Bediüzzaman'dan kadına dair

Bediüzzaman Hazretleri hayatı boyunca kadına bakmamıştır ama İslam'ın kadın konusundaki hükümlerini ilmi açıdan öylesine güzel ifade etmiştir ki, din düşmanlarını adeta kahrından çatlatmıştır!

Dilerseniz hayatından "ummandan katre" misali bir kesit sunalım:

İLMİN İZZETİ BAKTIRMIYOR!

Bediüzzaman hislerin galeyanda olduğu gençlik yıllarında "İlmin izzeti mani oluyor!" diyerek Van'da misafir olarak kaldığı Vali Ömer Paşanın konağında ya da İstanbul'un meşhur Kağıthane gezintilerinde cins-i latif ile ilgilenmemiştir. Bu konudaki hassasiyetine arkadaşları şahittir.

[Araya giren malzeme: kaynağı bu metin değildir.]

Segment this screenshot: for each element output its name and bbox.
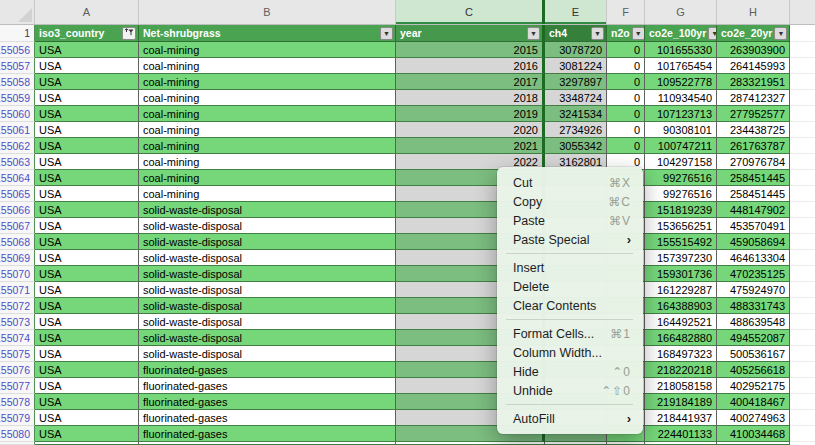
- menu-item-paste[interactable]: Paste⌘V: [497, 211, 643, 230]
- cell-A[interactable]: USA: [35, 266, 139, 282]
- cell-B[interactable]: solid-waste-disposal: [139, 330, 396, 346]
- row-header[interactable]: 155069: [0, 250, 35, 266]
- cell-B[interactable]: coal-mining: [139, 58, 396, 74]
- cell-H[interactable]: 488639548: [717, 314, 790, 330]
- cell-B[interactable]: solid-waste-disposal: [139, 234, 396, 250]
- cell-F[interactable]: 0: [607, 90, 645, 106]
- cell-H[interactable]: 488331743: [717, 298, 790, 314]
- cell-H[interactable]: 500536167: [717, 346, 790, 362]
- row-header[interactable]: 1: [0, 25, 35, 42]
- cell-H[interactable]: 453570491: [717, 218, 790, 234]
- row-header[interactable]: 155058: [0, 74, 35, 90]
- cell-A[interactable]: USA: [35, 410, 139, 426]
- cell-G[interactable]: 101765454: [645, 58, 717, 74]
- row-header[interactable]: 155068: [0, 234, 35, 250]
- cell-G[interactable]: 218220218: [645, 362, 717, 378]
- cell-H[interactable]: 400418467: [717, 394, 790, 410]
- cell-E[interactable]: 3078720: [545, 42, 607, 58]
- cell-B[interactable]: solid-waste-disposal: [139, 266, 396, 282]
- cell-B[interactable]: fluorinated-gases: [139, 426, 396, 442]
- cell-A[interactable]: USA: [35, 362, 139, 378]
- header-cell-Net-shrubgrass[interactable]: Net-shrubgrass▼: [139, 25, 396, 42]
- menu-item-clear-contents[interactable]: Clear Contents: [497, 296, 643, 315]
- cell-F[interactable]: 0: [607, 122, 645, 138]
- row-header[interactable]: 155079: [0, 410, 35, 426]
- cell-A[interactable]: USA: [35, 106, 139, 122]
- filter-dropdown-icon[interactable]: ▼: [708, 27, 717, 40]
- cell-A[interactable]: USA: [35, 330, 139, 346]
- row-header[interactable]: 155072: [0, 298, 35, 314]
- cell-H[interactable]: 270976784: [717, 154, 790, 170]
- cell-B[interactable]: fluorinated-gases: [139, 394, 396, 410]
- row-header[interactable]: 155071: [0, 282, 35, 298]
- cell-G[interactable]: 100747211: [645, 138, 717, 154]
- row-header[interactable]: 155056: [0, 42, 35, 58]
- cell-A[interactable]: USA: [35, 42, 139, 58]
- cell-G[interactable]: 168497323: [645, 346, 717, 362]
- cell-A[interactable]: USA: [35, 122, 139, 138]
- cell-C[interactable]: 2015: [396, 42, 545, 58]
- cell-B[interactable]: coal-mining: [139, 138, 396, 154]
- cell-A[interactable]: USA: [35, 378, 139, 394]
- select-all-corner[interactable]: [0, 0, 35, 24]
- row-header[interactable]: 155065: [0, 186, 35, 202]
- row-header[interactable]: 155066: [0, 202, 35, 218]
- row-header[interactable]: 155063: [0, 154, 35, 170]
- cell-H[interactable]: 410034468: [717, 426, 790, 442]
- row-header[interactable]: 155073: [0, 314, 35, 330]
- row-header[interactable]: 155064: [0, 170, 35, 186]
- cell-B[interactable]: solid-waste-disposal: [139, 282, 396, 298]
- cell-G[interactable]: 109522778: [645, 74, 717, 90]
- cell-A[interactable]: USA: [35, 346, 139, 362]
- cell-B[interactable]: solid-waste-disposal: [139, 250, 396, 266]
- cell-A[interactable]: USA: [35, 394, 139, 410]
- menu-item-column-width[interactable]: Column Width...: [497, 343, 643, 362]
- sort-filter-icon[interactable]: [122, 27, 136, 40]
- cell-A[interactable]: USA: [35, 154, 139, 170]
- cell-A[interactable]: USA: [35, 202, 139, 218]
- header-cell-ch4[interactable]: ch4▼: [545, 25, 607, 42]
- menu-item-delete[interactable]: Delete: [497, 277, 643, 296]
- cell-C[interactable]: 2020: [396, 122, 545, 138]
- menu-item-unhide[interactable]: Unhide⌃⇧0: [497, 381, 643, 400]
- cell-B[interactable]: coal-mining: [139, 74, 396, 90]
- row-header[interactable]: 155077: [0, 378, 35, 394]
- cell-E[interactable]: 3297897: [545, 74, 607, 90]
- cell-H[interactable]: 234438725: [717, 122, 790, 138]
- menu-item-copy[interactable]: Copy⌘C: [497, 192, 643, 211]
- cell-G[interactable]: 161229287: [645, 282, 717, 298]
- filter-dropdown-icon[interactable]: ▼: [591, 27, 604, 40]
- column-header-G[interactable]: G: [645, 0, 717, 24]
- cell-B[interactable]: solid-waste-disposal: [139, 346, 396, 362]
- cell-H[interactable]: 287412327: [717, 90, 790, 106]
- column-header-F[interactable]: F: [607, 0, 645, 24]
- cell-H[interactable]: 475924970: [717, 282, 790, 298]
- cell-F[interactable]: 0: [607, 138, 645, 154]
- header-cell-co2e_100yr[interactable]: co2e_100yr▼: [645, 25, 717, 42]
- row-header[interactable]: 155067: [0, 218, 35, 234]
- cell-H[interactable]: 400274963: [717, 410, 790, 426]
- cell-B[interactable]: solid-waste-disposal: [139, 202, 396, 218]
- header-cell-co2e_20yr[interactable]: co2e_20yr▼: [717, 25, 790, 42]
- cell-B[interactable]: coal-mining: [139, 122, 396, 138]
- row-header[interactable]: 155074: [0, 330, 35, 346]
- header-cell-n2o[interactable]: n2o▼: [607, 25, 645, 42]
- cell-H[interactable]: 261763787: [717, 138, 790, 154]
- cell-H[interactable]: 277952577: [717, 106, 790, 122]
- cell-F[interactable]: 0: [607, 74, 645, 90]
- cell-A[interactable]: USA: [35, 74, 139, 90]
- cell-B[interactable]: coal-mining: [139, 42, 396, 58]
- cell-G[interactable]: 99276516: [645, 170, 717, 186]
- cell-G[interactable]: 157397230: [645, 250, 717, 266]
- cell-H[interactable]: 263903900: [717, 42, 790, 58]
- cell-G[interactable]: 159301736: [645, 266, 717, 282]
- cell-G[interactable]: 104297158: [645, 154, 717, 170]
- cell-H[interactable]: 459058694: [717, 234, 790, 250]
- row-header[interactable]: 155076: [0, 362, 35, 378]
- cell-A[interactable]: USA: [35, 298, 139, 314]
- cell-F[interactable]: 0: [607, 42, 645, 58]
- cell-G[interactable]: 155515492: [645, 234, 717, 250]
- row-header[interactable]: 155075: [0, 346, 35, 362]
- filter-dropdown-icon[interactable]: ▼: [527, 27, 540, 40]
- row-header[interactable]: 155060: [0, 106, 35, 122]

Hayatı boyunca evlenmemiştir de. Tüm bunlara rağmen ilk mahkumiyet cezasını kadınların tesettürü konusundaki ayetin yorumunu yaptığı Tesettür Risalesi yüzünden almıştır. 1935 Eskişehir Ağır Ceza Mahkemesinde idamla yargılanıp, 11 ay hapis yatmıştır. Hayatının son yıllarına doğru bile kadın konusundaki fikirleri suçlanma sebeplerinden biri olabilmiştir. 1952'deki İstanbul Gençlik Rehberi Mahkeme Müdafaaları bu açıdan önemlidir.

OSMANLI AVRUPA'YA HAMİLE

20.asrın daha ilk yıllarından Osmanlıyı Avrupa'ya benzeyen günlerin beklediğini görmüştür. Kadın konusunda da aynı durum geçerlidir. Lemaat'te yer alan "Kadınlar yuvalarından çıkıp beşeri yoldan çıkarmış; yuvalarına dönmeli" başlıklı bölüm bu bakış açısını özetlenmesi açısından eşsizdir.

1908:

23 Temmuz 1908'de ilan edilen İkinci Meşrutiyetin ilk yılında İstanbul'dadır. "Her soruya cevap verilir soru sorulmaz" diyerek tüm ulemaya meydan okur. Mısır Ezher alimlerinden Şeyh Bahit Efendi'nin "Osmanlı hükümetindeki hürriyete ne diyorsun ve Avrupa hakkında fikrin nedir" sorusuna "Osmanlı hükümeti Avrupa ile hâmiledir; Avrupa gibi bir hükümeti doğuracak. Avrupa da İslâmiyet'e hâmiledir; o da bir İslâm devleti doğuracak." (Emirdağ Lahikası, s. 345) şeklinde cevap verir. Şeyh Bahit de aynı düşüncededir. Ama görüşlerini bu kadar veciz ve beliğane bir tarzda ifade etmenin ancak Bediüzzaman'a has olduğunu ifade ederek hayranlıkla "Bu gençle münazara edilmez" (Tarihçe-i Hayat, s. 50) der.

1910-1911

Meşrutiyet sonrasında gittiği Şark'taki aşiretlerin sorularına verdiği cevaplardan oluşan Münazarat isimli eserinde de kadınla ilgili bölümler yer alır. İlk baskısı 1911'de yapılan eserde bugün bile gündemde olan İslam'da çok evlilik ve gayrimüslim kadınla evlenme hakkındaki hükümlerin yorumu yapılır.

1913-1918:

Birinci Dünya Savaşında Doğu Cephesinde alay komutanı olarak Ermeni ve Ruslara karşı çarpışırken, esir düştüğü Rusların elinden firar ederek 1918'de İstanbul'a ulaştığında Harbiye Nazırı Enver Paşa'nın teklifiyle Dârülhikmeti'l-İslâmiyeye üye tayin edilir. Kendisine "Mahreç" payesi verilir. Bu, resmî ulemanın reisi olan "Başmüderrislik"ten sonraki ilmî rütbedir. Çamlıca'da Yusuf İzzettin Paşa Köşkü'nde kalan Bediüzzaman, Kur'ân'ın mucizeliğini çağın insanına göstermek için yazdıklarını neşretmeye başlar. Lemaat de bunlardan biridir.